=== Section Start ===

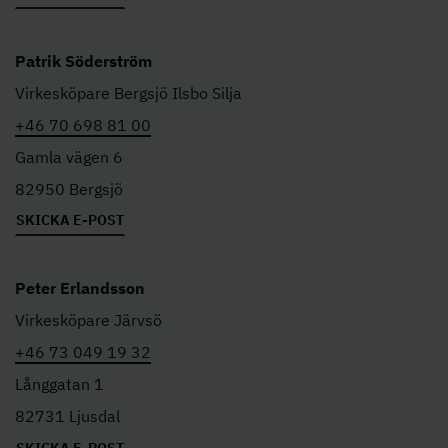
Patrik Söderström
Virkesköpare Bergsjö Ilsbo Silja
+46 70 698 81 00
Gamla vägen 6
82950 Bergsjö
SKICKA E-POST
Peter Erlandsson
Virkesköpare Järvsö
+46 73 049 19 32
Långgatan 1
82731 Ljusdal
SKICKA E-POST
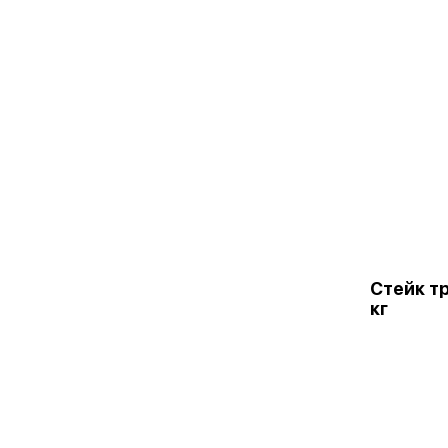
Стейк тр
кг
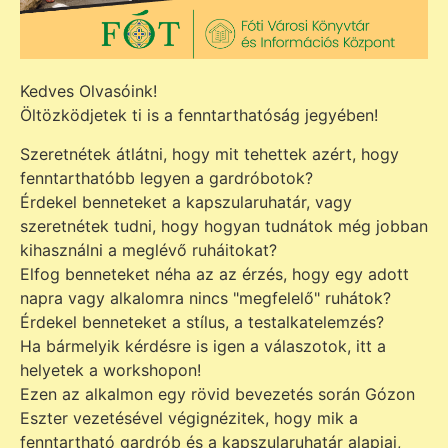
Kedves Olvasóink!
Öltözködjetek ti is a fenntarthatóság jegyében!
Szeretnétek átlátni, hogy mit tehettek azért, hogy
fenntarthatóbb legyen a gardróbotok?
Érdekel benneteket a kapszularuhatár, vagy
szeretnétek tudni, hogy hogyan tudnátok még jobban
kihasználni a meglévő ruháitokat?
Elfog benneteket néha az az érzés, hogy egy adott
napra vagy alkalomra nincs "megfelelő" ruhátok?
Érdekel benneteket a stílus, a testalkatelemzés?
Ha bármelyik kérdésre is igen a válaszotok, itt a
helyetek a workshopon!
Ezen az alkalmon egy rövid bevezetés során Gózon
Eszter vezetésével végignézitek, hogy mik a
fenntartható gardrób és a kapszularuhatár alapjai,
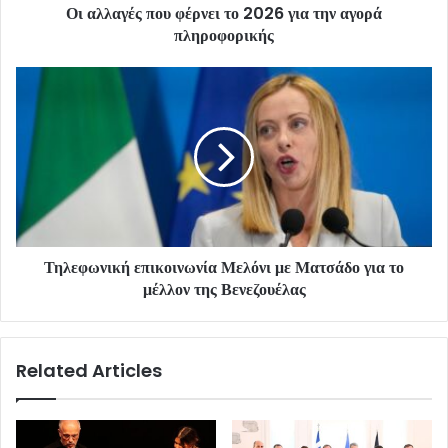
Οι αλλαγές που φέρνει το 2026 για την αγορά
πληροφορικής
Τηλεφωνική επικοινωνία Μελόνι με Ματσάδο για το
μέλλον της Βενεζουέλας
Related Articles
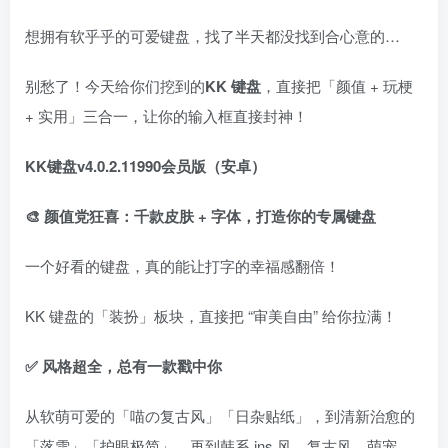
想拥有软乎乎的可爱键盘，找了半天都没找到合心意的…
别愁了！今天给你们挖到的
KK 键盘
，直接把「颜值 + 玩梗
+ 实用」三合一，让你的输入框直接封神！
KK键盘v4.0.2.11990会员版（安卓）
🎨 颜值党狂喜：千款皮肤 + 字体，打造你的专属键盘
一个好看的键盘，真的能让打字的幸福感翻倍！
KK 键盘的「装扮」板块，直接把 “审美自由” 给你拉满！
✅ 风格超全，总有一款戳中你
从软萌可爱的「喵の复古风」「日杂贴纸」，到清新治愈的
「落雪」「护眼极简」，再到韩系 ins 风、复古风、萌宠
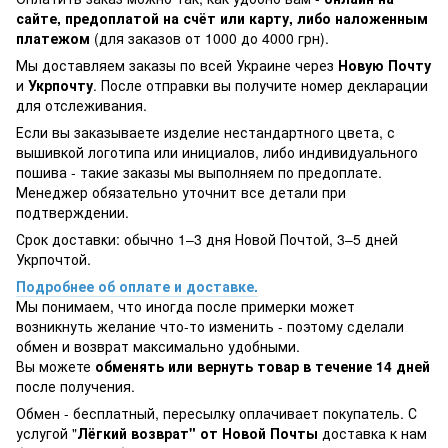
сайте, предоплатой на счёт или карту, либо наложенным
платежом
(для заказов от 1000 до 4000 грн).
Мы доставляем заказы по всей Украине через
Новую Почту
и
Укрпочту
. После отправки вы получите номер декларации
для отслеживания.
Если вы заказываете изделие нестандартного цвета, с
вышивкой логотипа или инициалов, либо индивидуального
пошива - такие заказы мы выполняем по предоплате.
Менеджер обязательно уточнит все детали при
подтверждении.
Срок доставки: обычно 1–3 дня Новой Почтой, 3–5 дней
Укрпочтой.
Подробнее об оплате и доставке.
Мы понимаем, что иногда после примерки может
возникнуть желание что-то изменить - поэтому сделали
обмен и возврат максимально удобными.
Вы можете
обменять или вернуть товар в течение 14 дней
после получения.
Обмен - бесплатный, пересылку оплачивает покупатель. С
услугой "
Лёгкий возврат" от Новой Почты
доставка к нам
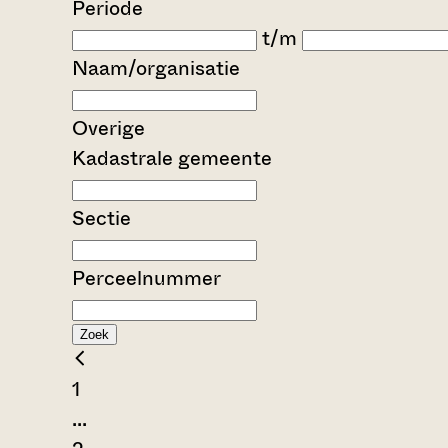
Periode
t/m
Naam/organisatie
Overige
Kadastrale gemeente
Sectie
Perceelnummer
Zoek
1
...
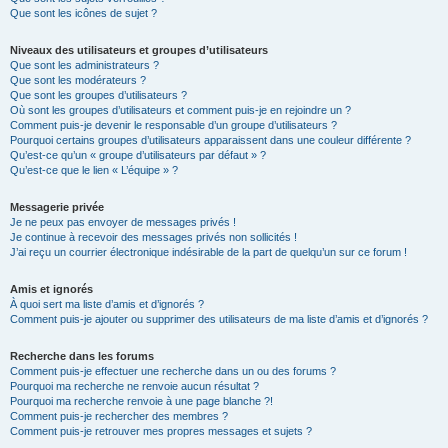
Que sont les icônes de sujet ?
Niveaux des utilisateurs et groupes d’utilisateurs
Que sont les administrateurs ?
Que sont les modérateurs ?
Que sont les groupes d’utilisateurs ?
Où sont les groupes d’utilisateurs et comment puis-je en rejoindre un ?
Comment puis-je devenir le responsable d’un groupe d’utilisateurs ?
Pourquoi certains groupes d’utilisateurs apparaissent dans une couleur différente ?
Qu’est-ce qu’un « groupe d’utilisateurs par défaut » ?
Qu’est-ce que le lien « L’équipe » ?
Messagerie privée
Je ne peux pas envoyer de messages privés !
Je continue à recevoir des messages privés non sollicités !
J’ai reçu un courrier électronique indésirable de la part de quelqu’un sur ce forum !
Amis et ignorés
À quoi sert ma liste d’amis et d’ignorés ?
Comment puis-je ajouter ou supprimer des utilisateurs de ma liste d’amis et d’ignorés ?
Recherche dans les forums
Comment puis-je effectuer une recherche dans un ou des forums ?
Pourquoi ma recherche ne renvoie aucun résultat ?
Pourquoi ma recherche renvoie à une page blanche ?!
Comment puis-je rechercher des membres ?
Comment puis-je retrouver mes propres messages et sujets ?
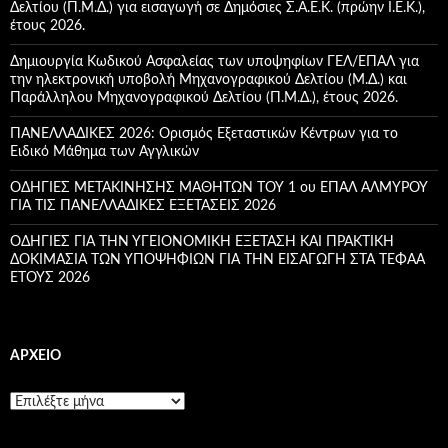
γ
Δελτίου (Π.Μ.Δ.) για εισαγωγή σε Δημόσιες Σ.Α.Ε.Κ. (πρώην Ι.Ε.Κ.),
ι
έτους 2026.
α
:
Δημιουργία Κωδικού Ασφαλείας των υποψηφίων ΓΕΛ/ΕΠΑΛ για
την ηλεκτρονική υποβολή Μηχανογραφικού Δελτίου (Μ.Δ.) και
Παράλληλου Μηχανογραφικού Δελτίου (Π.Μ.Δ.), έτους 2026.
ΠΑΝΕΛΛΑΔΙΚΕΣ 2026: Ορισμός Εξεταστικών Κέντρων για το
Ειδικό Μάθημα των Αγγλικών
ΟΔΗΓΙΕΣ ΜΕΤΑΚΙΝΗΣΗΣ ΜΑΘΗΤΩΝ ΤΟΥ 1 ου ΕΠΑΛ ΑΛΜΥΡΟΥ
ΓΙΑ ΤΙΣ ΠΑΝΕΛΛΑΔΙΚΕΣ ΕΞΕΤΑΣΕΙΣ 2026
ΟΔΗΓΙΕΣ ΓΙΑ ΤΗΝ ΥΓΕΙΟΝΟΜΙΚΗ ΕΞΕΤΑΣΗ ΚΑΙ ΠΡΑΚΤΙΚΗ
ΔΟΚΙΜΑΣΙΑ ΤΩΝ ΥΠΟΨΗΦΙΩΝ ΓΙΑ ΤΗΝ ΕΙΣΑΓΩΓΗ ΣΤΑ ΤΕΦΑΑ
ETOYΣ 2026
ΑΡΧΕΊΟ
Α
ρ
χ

=== Section End ===

> [Work item] From the line with "Менеджер обязательно уточнит все детали при" up to and including the line with "J’ai reçu un" above, retype every line exactly and nothing more; leave out the pictures.

> [Response for this exercise]
Менеджер обязательно уточнит все детали при
подтверждении.
Срок доставки: обычно 1–3 дня Новой Почтой, 3–5 дней
Укрпочтой.
Подробнее об оплате и доставке.
Мы понимаем, что иногда после примерки может
возникнуть желание что-то изменить - поэтому сделали
обмен и возврат максимально удобными.
Вы можете
обменять или вернуть товар в течение 14 дней
после получения.
Обмен - бесплатный, пересылку оплачивает покупатель. С
услугой "
Лёгкий возврат" от Новой Почты
доставка к нам
Periode
t/m
Naam/organisatie
Overige
Kadastrale gemeente
Sectie
Perceelnummer
Zoek
1
...
Que sont les icônes de sujet ?
Niveaux des utilisateurs et groupes d’utilisateurs
Que sont les administrateurs ?
Que sont les modérateurs ?
Que sont les groupes d’utilisateurs ?
Où sont les groupes d’utilisateurs et comment puis-je en rejoindre un ?
Comment puis-je devenir le responsable d’un groupe d’utilisateurs ?
Pourquoi certains groupes d’utilisateurs apparaissent dans une couleur différente ?
Qu’est-ce qu’un « groupe d’utilisateurs par défaut » ?
Qu’est-ce que le lien « L’équipe » ?
Messagerie privée
Je ne peux pas envoyer de messages privés !
Je continue à recevoir des messages privés non sollicités !
J’ai reçu un courrier électronique indésirable de la part de quelqu’un sur ce forum !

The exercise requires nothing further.